Ce projet est « une bonne proposition qui contient plusieurs propositions que nous défendions », a affirmé Alfred Kammer, le directeur du FMI pour l'Europe, lors d'un point presse à Stockholm. Le FMI souhaiterait toutefois que l'UE se dote d'« un conseil budgétaire indépendant » qui évaluerait les questions « de façon extérieure à la Commission », a-t-il plaidé.

La réforme du Pacte de stabilité au cœur des discussions

La réforme du célèbre « Pacte de stabilité », que la Commission espère entériner d'ici la fin de l'année, est au programme d'une réunion des ministres des Finances de l'UE organisée vendredi et samedi dans la capitale suédoise. La proposition suscite encore d'importantes divergences parmi les Vingt-Sept.
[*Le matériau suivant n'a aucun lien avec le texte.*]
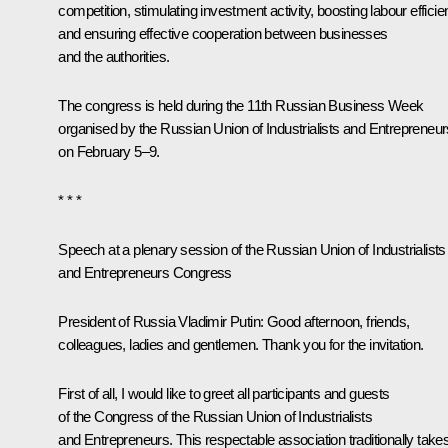
competition, stimulating investment activity, boosting labour effici
and ensuring effective cooperation between businesses
and the authorities.
The congress is held during the 11th Russian Business Week
organised by the Russian Union of Industrialists and Entrepreneur
on February 5–9.
* * *
Speech at a plenary session of the Russian Union of Industrialists
and Entrepreneurs Congress
President of Russia Vladimir Putin:
Good afternoon, friends,
colleagues, ladies and gentlemen. Thank you for the invitation.
First of all, I would like to greet all participants and guests
of the Congress of the Russian Union of Industrialists
and Entrepreneurs. This respectable association traditionally take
Elle maintiendrait les limites emblématiques fixées pour le déficit des administrations publiques des États membres à 3% du Produit intérieur brut, et pour la dette publique à 60% du PIB. Mais, afin de promouvoir l'investissement, la Commission souhaite donner aux Etats plus de marges de manœuvre, et fixer des trajectoires d'amélioration des finances publiques moins drastiques et plus réalistes.

Les pays dits « frugaux » d'Europe du Nord, menés par l'Allemagne, ont critiqué un affaiblissement du Pacte de stabilité. Ils réclament des règles chiffrées contraignantes de réduction de l'endettement, valables pour tous, car ils craignent une mise en œuvre politisée et trop accommodante de la part de la Commission. Les pays du Sud surendettés, comme l'Italie dont la dette atteint 150% du PIB, jugent au contraire la proposition trop sévère et insistent pour libérer davantage l'investissement public.

Le vice-président de la Commission européenne Valdis Dombrovskis a reconnu que l'objectif des Vingt-Sept de conclure la réforme avant la fin de l'année était « très ambitieux ». Le Pacte de stabilité avait été suspendu début 2020 pour éviter un effondrement de l'économie européenne touchée par la pandémie de Covid. Malgré la guerre en Ukraine, il doit être réactivé fin 2023.

Ne pas conclure la réforme d'ici là ne serait pas un drame, a estimé le ministre allemand des Finances Christian Lindner. « Nous avons un Pacte de stabilité. Tant que nous n'avons pas de nouvelles règles, les règles actuelles s'appliquent et donc nous ne sommes pas dans le vide », a-t-il affirmé. Le commissaire à l'Economie, Paolo Gentiloni, s'est cependant dit « optimiste sur le fait qu'on arrivera à de bons résultats », car, selon lui, « tous les Etats membres, malgré des points de vue différents, sont conscients du besoin d'aboutir à un accord. »

Le fait que le projet suscite des critiques tant des pays « frugaux » du Nord que des pays du Sud prouve, selon lui, que le projet de réforme de la Commission « est très équilibré ».